Collections: Rather remarkably, Southill's interiors have remained unaltered since their creation (though there was a restoration in the 1990s) and contain all of the furniture designed for the house, including pieces by Henry Holland himself.
Comments: John Martin Robinson called Southill "...the key monument to the first and most elegant phase of Regency architecture..."
Vitruvius Britannicus: C. IVth. pls. 84, 85, 1739.
John Preston (J.P.) Neale, published under the title of Views of the Seats of Noblemen and Gentlemen in England, Wales, Scotland, and Ireland, among other titles: 2.S. Vol.

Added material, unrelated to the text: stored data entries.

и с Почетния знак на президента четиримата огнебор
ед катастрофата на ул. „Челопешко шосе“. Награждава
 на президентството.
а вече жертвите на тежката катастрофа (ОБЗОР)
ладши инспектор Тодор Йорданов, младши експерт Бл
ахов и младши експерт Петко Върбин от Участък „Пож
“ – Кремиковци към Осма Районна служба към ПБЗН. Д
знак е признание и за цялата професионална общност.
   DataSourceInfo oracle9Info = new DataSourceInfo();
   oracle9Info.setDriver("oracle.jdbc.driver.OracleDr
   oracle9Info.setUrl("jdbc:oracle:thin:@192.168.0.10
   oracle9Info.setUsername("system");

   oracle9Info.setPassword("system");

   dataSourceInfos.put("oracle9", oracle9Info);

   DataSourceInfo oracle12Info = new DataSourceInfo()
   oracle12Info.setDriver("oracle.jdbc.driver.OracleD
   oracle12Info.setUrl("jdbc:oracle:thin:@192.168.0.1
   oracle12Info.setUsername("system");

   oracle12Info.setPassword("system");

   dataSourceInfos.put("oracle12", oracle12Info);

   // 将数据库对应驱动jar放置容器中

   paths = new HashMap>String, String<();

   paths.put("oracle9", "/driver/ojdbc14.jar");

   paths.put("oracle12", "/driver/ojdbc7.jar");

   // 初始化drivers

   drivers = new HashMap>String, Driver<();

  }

V, 1829.
Country Life: LXVI, 665 [Furniture], 841 [Furniture], 1929. LXVIII, 42, 63 [Pictures], 80 plan, 108, 595 [Furniture], 1930. July 19, 1930. Nov. 8, 1930.
Title: Regency Country House From the Archives of Country Life, The
Author: Robinson, John Martin
Year Published: 2005
Reference: pgs. 132, 136, 137
Publisher: London: Aurum Press
Book Type: Hardback
Title: Biographical Dictionary of British Architects, 1600-1840, A - SOFTBACK
Author: Colvin, Howard
Year Published: 1995
Reference: pgs. 505, 592
Publisher: New Haven: Yale University Press
Book Type: Softback
House Listed: Grade I
Park Listed: Grade II*
Current Seat / Home of: Whitbread family
Past Seat / Home of: SEATED AT EARLIER HOUSES: George Byng, 1st Viscount Torrington, 1693-1727; Pattee Byng, 2nd Viscount Torrington, 1727-47; Major General George Byng, 3rd Viscount Torrington, 1747-50; George Byng, 4th Viscount Torrington, 1750-95. Samuel Whitbread I, 1795-96; Samuel Whitbread II, 1796-1800. SEATED AT CURRENT HOUSE: Samuel Whitbread II, 1800-15.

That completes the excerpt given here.